Back in mid-November I attended the Digital Library Federation (DLF) Fall Forum 2009. Like others who have posted to this blog about this meeting, I found this to be one of the most interesting DLF meetings that I have ever attended. This is mainly because this meeting was focused on the future of DLF; and unlike previous meetings where attendees generally focus on a subset of the presentations and activities, nearly all in attendance were focused on common topics throughout.
Three big words that stood out for me were "innovation", "community", and "trust".
- Sayeed, in his post about this meeting, used the word "innovation" in three out of four principles distilled from the meeting. I have to admit to having felt a little bit of "innovation fatigue" during the meeting and found myself grumbling at each mention of the word. I was pleased when Josh Greenberg (NYPL) asked us -- in a mode that he himself described as "lobbing some grenades" -- to consider how we value technology-building vs. how we value bricolage as innovation. My feeling is that innovation for its own sake does not add value and it's important for us to understand where we can build on existing technology to more effectively and efficiently meet our goals. Earlier, Jenn Riley (IU) mentioned as Lesson #5 of her five digital library project lessons learned: "Focus on the goal. The process is negotiable."
- A number of presenters and attendees talked about community-based activities, activities performed collaboratively among multiple institutions. When you consider that many of the tools that we need to serve our and our customers' needs would be considered niche products, it's not surprising that they are either not available commercially or are relatively expensive. On the commercial (COTS) side, we never get to economies of scale. And because the market is so small, there are few vendors and we have very little leverage as customers. To get what we want and need, we often must resort to heavy customization of commercial products or to local development. It's expensive to sustain the results of this work over time. Additionally, if more than one organization performs this kind of local work, it's very likely that each will approach it in different ways, leading to interoperability problems. Community/collaborative development gives us a way forward in this regard.
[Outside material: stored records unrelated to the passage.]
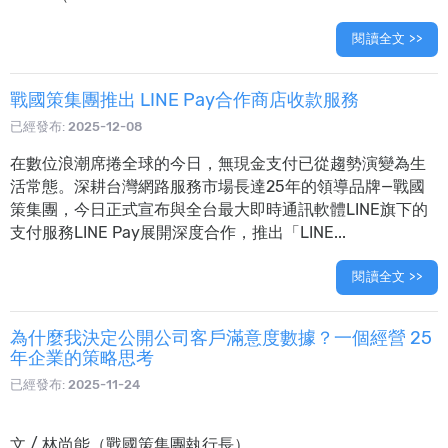
閱讀全文 >>
戰國策集團推出 LINE Pay合作商店收款服務
已經發布:
2025-12-08
在數位浪潮席捲全球的今日，無現金支付已從趨勢演變為生
活常態。深耕台灣網路服務市場長達25年的領導品牌—戰國
策集團，今日正式宣布與全台最大即時通訊軟體LINE旗下的
支付服務LINE Pay展開深度合作，推出「LINE...
閱讀全文 >>
為什麼我決定公開公司客戶滿意度數據？一個經營 25
年企業的策略思考
已經發布:
2025-11-24
文 / 林尚能（戰國策集團執行長）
Multiple institutions can share the load and the failure or departure of any single organization does not result in a loss of continuity.
- Finally, trust. Trust is an enabler. Without it, it is not possible to work collaboratively or to even take seriously the ideas that are shared among DLF participants. Without it, we will not be willing to pay others with more expertise to develop key pieces of the technology that we need. Each of the activities that we undertake, locally or collectively, has inherent risks. As one presenter put it, "you don't take risks with people you don't trust."
I'm looking forward to the outputs and next steps from this very interesting meeting.